In the meantime, the Practice Based Research process must begin by recruiting and training volunteer practitioners in Research Methods. For the initial development of the first participating practitioners, training is held in interested doctor’s offices teaching basics of data collection and safeguarding. Following procedures to collect quality data is emphasized to reduce confounding bias that may result negating the data collection effort. The development of this Quality Assurance is vital to the PBR effort. The first study planned involves Examiners who volunteered for the Supine Leg Check Validity Study Protocol recently submitted to the NIH. This project demonstrates the ability of these doctors to work as a research team and accomplish tasks required for completing a successful study. Doctors collect data from all new patients for thirty days and again in thirty days from when upper cervical care began. Patients will complete basic demographic forms and Quality of Life (QOL) forms using the SF-36. The SF-36 is the health care industry standard used to determine significant changes in QOL as a result of an intervention, commonly used in effectiveness investigations.

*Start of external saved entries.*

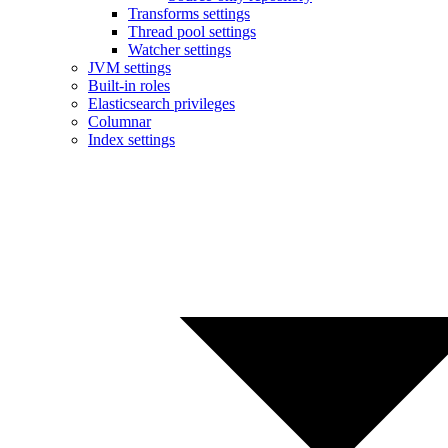
Transforms settings
Thread pool settings
Watcher settings
JVM settings
Built-in roles
Elasticsearch privileges
Columnar
Index settings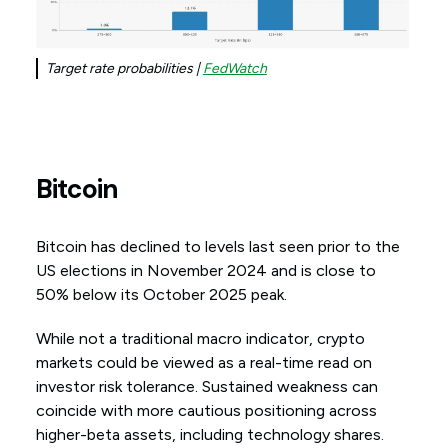
Target rate probabilities |
FedWatch
Bitcoin
Bitcoin has declined to levels last seen prior to the
US elections in November 2024 and is close to
50% below its October 2025 peak.
While not a traditional macro indicator, crypto
markets could be viewed as a real-time read on
investor risk tolerance. Sustained weakness can
coincide with more cautious positioning across
higher-beta assets, including technology shares.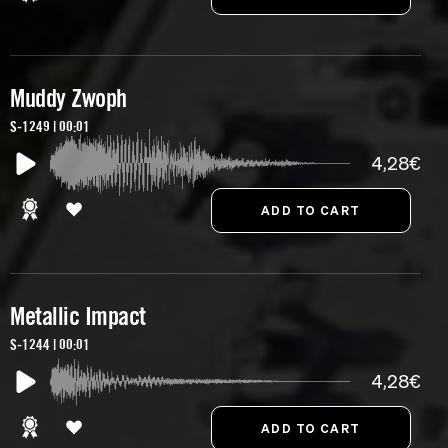
Muddy Zwoph
S-1249 | 00:01
4,28€
Metallic Impact
S-1244 | 00:01
4,28€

This data is observationally compared to changes in assessments recorded by the participating practitioner. Once completed, a minimum of two manuscripts can be written for publication; one, describing the process of establishing PBR, reporting solutions to problems encountered; and two, reporting observed results of the collected outcomes and associations if they are present. When the time is appropriate, the established team is linked with the Data Collection Platform for a concentrated research effort to begin.